**The problem**
Go over each line of the entries below, count those with "textil", and give only the count.

**Input for this task**

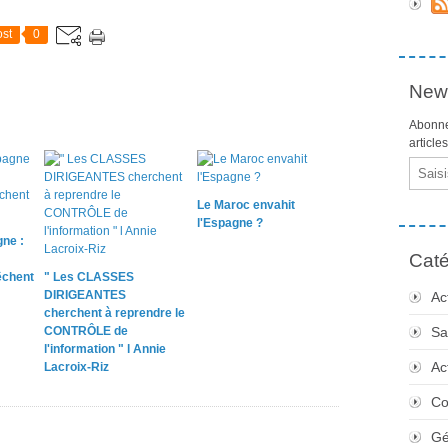
st
0
News
Abonne
article
Email
Le Maroc envahit
l'Espagne ?
ne :
Caté
chent
" Les CLASSES
DIRIGEANTES
Ac
cherchent à reprendre le
CONTRÔLE de
Sa
l'information " l Annie
Ac
Lacroix-Riz
Co
Gé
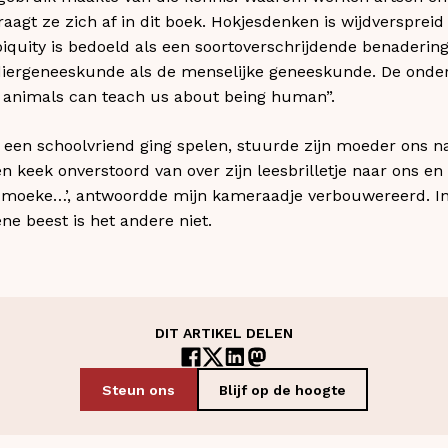
agt ze zich af in dit boek. Hokjesdenken is wijdverspreid 
biquity is bedoeld als een soortoverschrijdende benadering
diergeneeskunde als de menselijke geneeskunde. De ondert
 animals can teach us about being human”.
bij een schoolvriend ging spelen, stuurde zijn moeder ons 
en keek onverstoord van over zijn leesbrilletje naar ons en 
ns moeke…’, antwoordde mijn kameraadje verbouwereerd. In
ne beest is het andere niet.
DIT ARTIKEL DELEN
Steun ons
Blijf op de hoogte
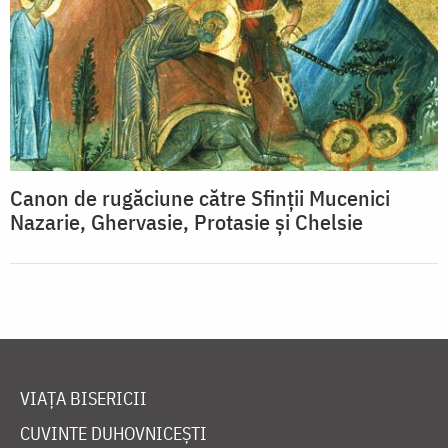
Canon de rugăciune către Sfinţii Mucenici
Nazarie, Ghervasie, Protasie şi Chelsie
VIAȚA BISERICII
CUVINTE DUHOVNICEȘTI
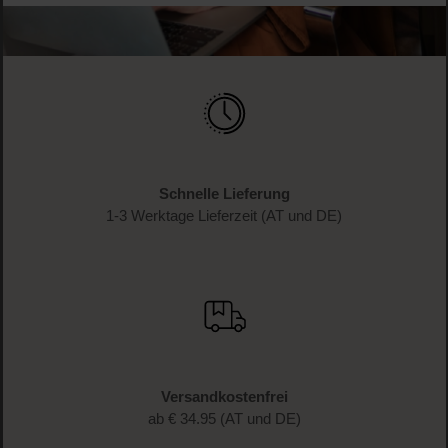
Schnelle Lieferung
1-3 Werktage Lieferzeit (AT und DE)
Versandkostenfrei
ab € 34.95 (AT und DE)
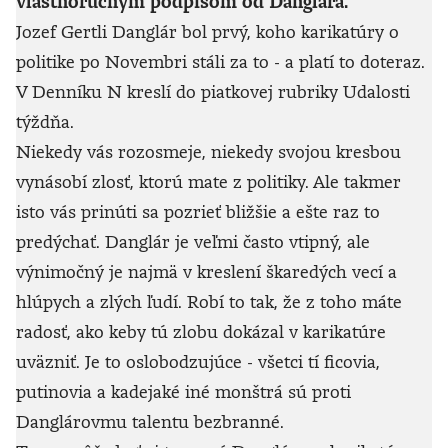
vlastnoručným podpisom od Danglára.
Jozef Gertli Danglár bol prvý, koho karikatúry o
politike po Novembri stáli za to - a platí to doteraz.
V Denníku N kreslí do piatkovej rubriky Udalosti
týždňa.
Niekedy vás rozosmeje, niekedy svojou kresbou
vynásobí zlosť, ktorú mate z politiky. Ale takmer
isto vás prinúti sa pozrieť bližšie a ešte raz to
predýchať. Danglár je veľmi často vtipný, ale
výnimočný je najmä v kreslení škaredých vecí a
hlúpych a zlých ľudí. Robí to tak, že z toho máte
radosť, ako keby tú zlobu dokázal v karikatúre
uväzniť. Je to oslobodzujúce - všetci tí ficovia,
putinovia a kadejaké iné monštrá sú proti
Danglárovmu talentu bezbranné.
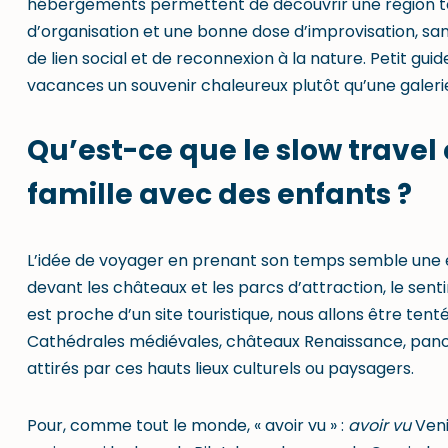
hébergements permettent de découvrir une région t
d’organisation et une bonne dose d’improvisation, san
de lien social et de reconnexion à la nature. Petit guid
vacances un souvenir chaleureux plutôt qu’une galer
Qu’est-ce que le slow travel
famille avec des enfants ?
L’idée de voyager en prenant son temps semble une év
devant les châteaux et les parcs d’attraction, le sent
est proche d’un site touristique, nous allons être tent
Cathédrales médiévales, châteaux Renaissance, pano
attirés par ces hauts lieux culturels ou paysagers.
Pour, comme tout le monde, « avoir vu » :
avoir vu
Veni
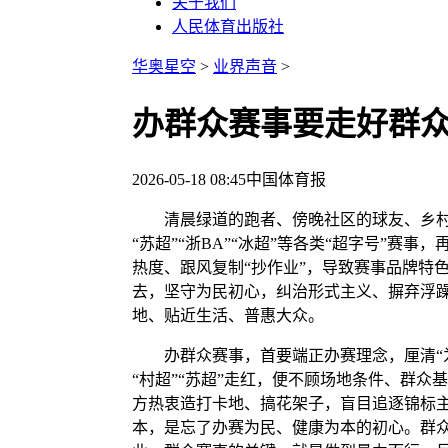
关于我们
人民体育出版社
华奥星空
>
业界声音
>
办群众赛事要走好群
2026-05-18 08:45
中国体育报
清晨绿道的跑者、傍晚社区的球友、乡村晒
“苏超”“浙BA”“冰超”等各类“超字号”
热度、跟风复制“抄作业”，导致赛事品牌特
去，坚守为民初心，纠治形式主义、摒弃浮
地、贴近生活、普惠大众。
办群众赛事，首要端正办赛理念，厘清“为
“村超”“苏超”走红，便不顾场地条件、群
方热衷造打卡地、搞花架子，盲目追逐锦标
本，是忘了办赛为民、健康为本的初心。群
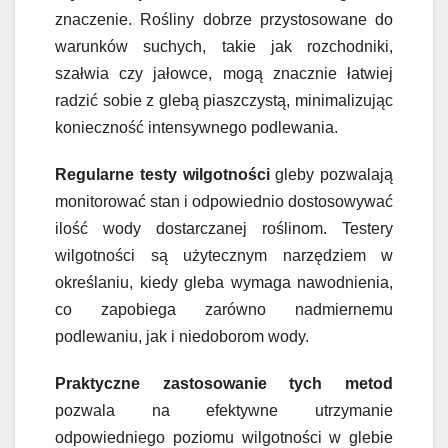
znaczenie. Rośliny dobrze przystosowane do
warunków suchych, takie jak rozchodniki,
szałwia czy jałowce, mogą znacznie łatwiej
radzić sobie z glebą piaszczystą, minimalizując
konieczność intensywnego podlewania.
Regularne testy wilgotności
gleby pozwalają
monitorować stan i odpowiednio dostosowywać
ilość wody dostarczanej roślinom. Testery
wilgotności są użytecznym narzędziem w
określaniu, kiedy gleba wymaga nawodnienia,
co zapobiega zarówno nadmiernemu
podlewaniu, jak i niedoborom wody.
Praktyczne zastosowanie tych metod
pozwala na efektywne utrzymanie
odpowiedniego poziomu wilgotności w glebie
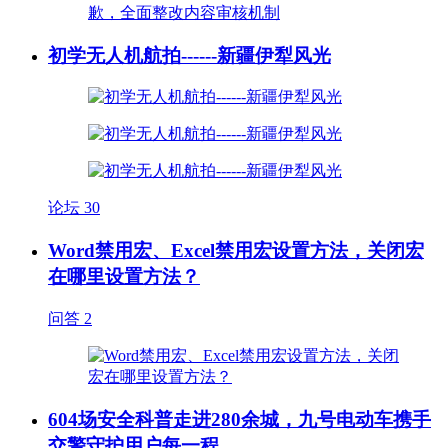
初学无人机航拍------新疆伊犁风光
论坛
30
Word禁用宏、Excel禁用宏设置方法，关闭宏
在哪里设置方法？
问答
2
604场安全科普走进280余城，九号电动车携手
交警守护用户每一程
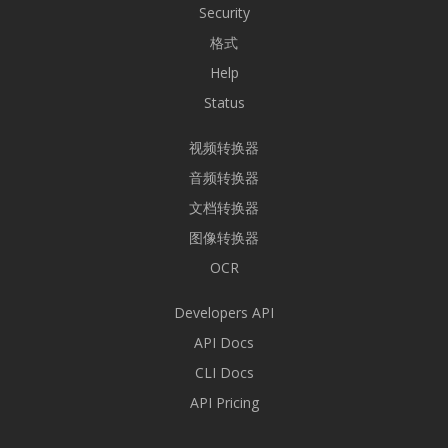
Security
格式
Help
Status
视频转换器
音频转换器
文档转换器
图像转换器
OCR
Developers API
API Docs
CLI Docs
API Pricing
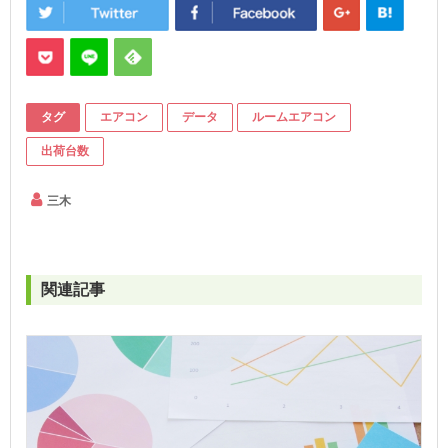
タグ
エアコン
データ
ルームエアコン
出荷台数
三木
関連記事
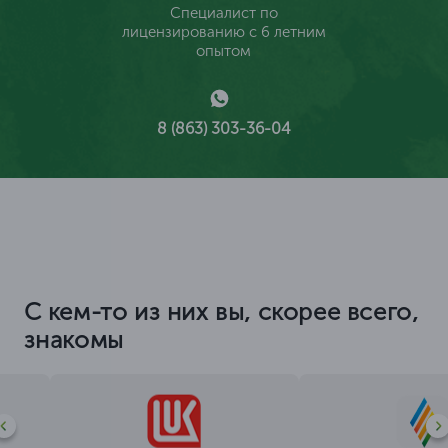
Специалист по
лицензированию с 6 летним
опытом
8 (863) 303-36-04
С кем-то из них вы, скорее всего,
знакомы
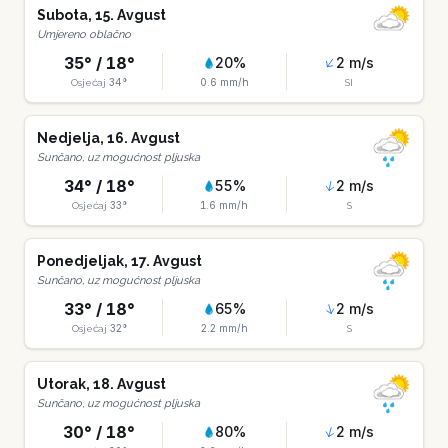
Subota
,
15
.
Avgust
Umjereno oblačno
35
° /
18
°
20
%
2
m/s
34
°
0.6
mm/h
Osjećaj
SI
Nedjelja
,
16
.
Avgust
Sunčano, uz mogućnost pljuska
34
° /
18
°
55
%
2
m/s
33
°
1.6
mm/h
Osjećaj
S
Ponedjeljak
,
17
.
Avgust
Sunčano, uz mogućnost pljuska
33
° /
18
°
65
%
2
m/s
32
°
2.2
mm/h
Osjećaj
S
Utorak
,
18
.
Avgust
Sunčano, uz mogućnost pljuska
30
° /
18
°
80
%
2
m/s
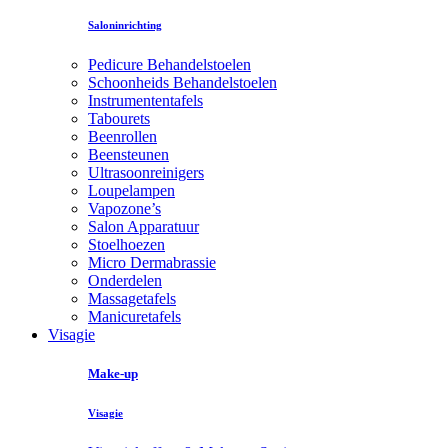
Saloninrichting
Pedicure Behandelstoelen
Schoonheids Behandelstoelen
Instrumententafels
Tabourets
Beenrollen
Beensteunen
Ultrasoonreinigers
Loupelampen
Vapozone’s
Salon Apparatuur
Stoelhoezen
Micro Dermabrassie
Onderdelen
Massagetafels
Manicuretafels
Visagie
Make-up
Visagie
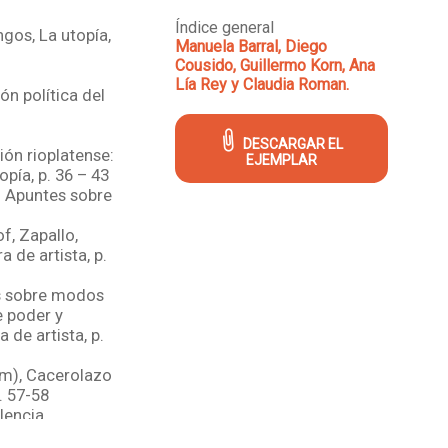
Índice general
gos, La utopía,
Manuela Barral, Diego
Cousido, Guillermo Korn, Ana
Lía Rey y Claudia Roman.
ón política del
DESCARGAR EL
ón rioplatense:
EJEMPLAR
pía, p. 36 – 43
l. Apuntes sobre
f, Zapallo,
 de artista, p.
s sobre modos
e poder y
 de artista, p.
am), Cacerolazo
. 57-58
lencia
 la cámara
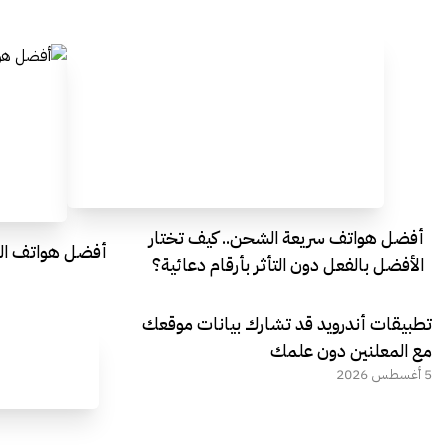
أفضل هواتف سريعة الشحن.. كيف تختار
أفضل هواتف التصو
الأفضل بالفعل دون التأثر بأرقام دعائية؟
تطبيقات أندرويد قد تشارك بيانات موقعك
مع المعلنين دون علمك
5 أغسطس 2026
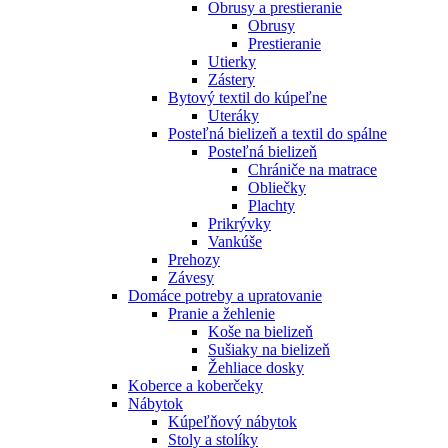
Obrusy a prestieranie
Obrusy
Prestieranie
Utierky
Zástery
Bytový textil do kúpeľne
Uteráky
Posteľná bielizeň a textil do spálne
Posteľná bielizeň
Chrániče na matrace
Obliečky
Plachty
Prikrývky
Vankúše
Prehozy
Závesy
Domáce potreby a upratovanie
Pranie a žehlenie
Koše na bielizeň
Sušiaky na bielizeň
Žehliace dosky
Koberce a koberčeky
Nábytok
Kúpeľňový nábytok
Stoly a stolíky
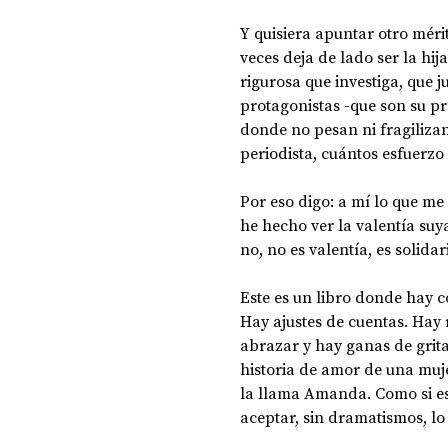
Y quisiera apuntar otro mérit
veces deja de lado ser la hij
rigurosa que investiga, que j
protagonistas -que son su pr
donde no pesan ni fragiliza
periodista, cuántos esfuerzo
Por eso digo: a mí lo que m
he hecho ver la valentía suy
no, no es valentía, es solida
Este es un libro donde hay c
Hay ajustes de cuentas. Hay 
abrazar y hay ganas de grita
historia de amor de una muje
la llama Amanda. Como si es
aceptar, sin dramatismos, lo 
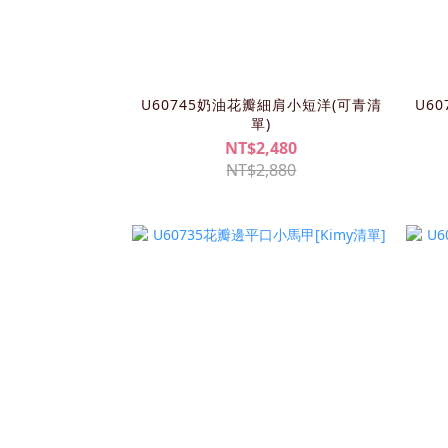
U60745奶油花瓣細肩小短洋(可青清
U6
單)
NT$2,480
NT$2,880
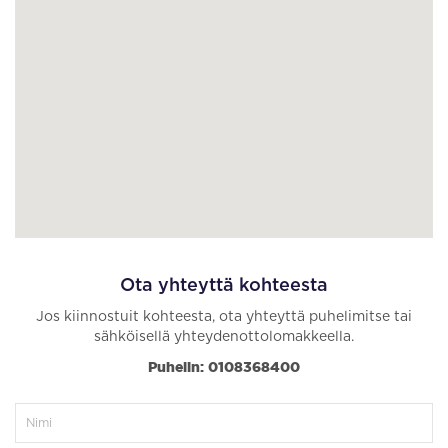
Ota yhteyttä kohteesta
Jos kiinnostuit kohteesta, ota yhteyttä puhelimitse tai
sähköisellä yhteydenottolomakkeella.
Puhelin: 0108368400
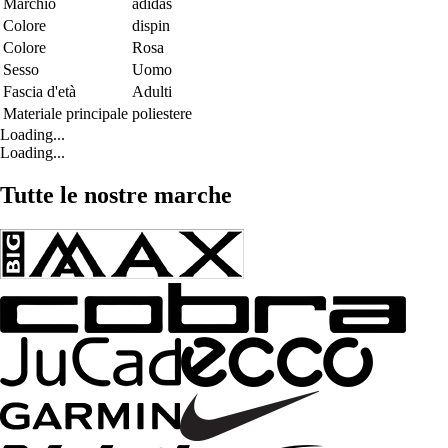
Marchio
adidas
Colore
dispin
Colore
Rosa
Sesso
Uomo
Fascia d'età
Adulti
Materiale principale
poliestere
Loading...
Loading...
Tutte le nostre marche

**Expected answer**
2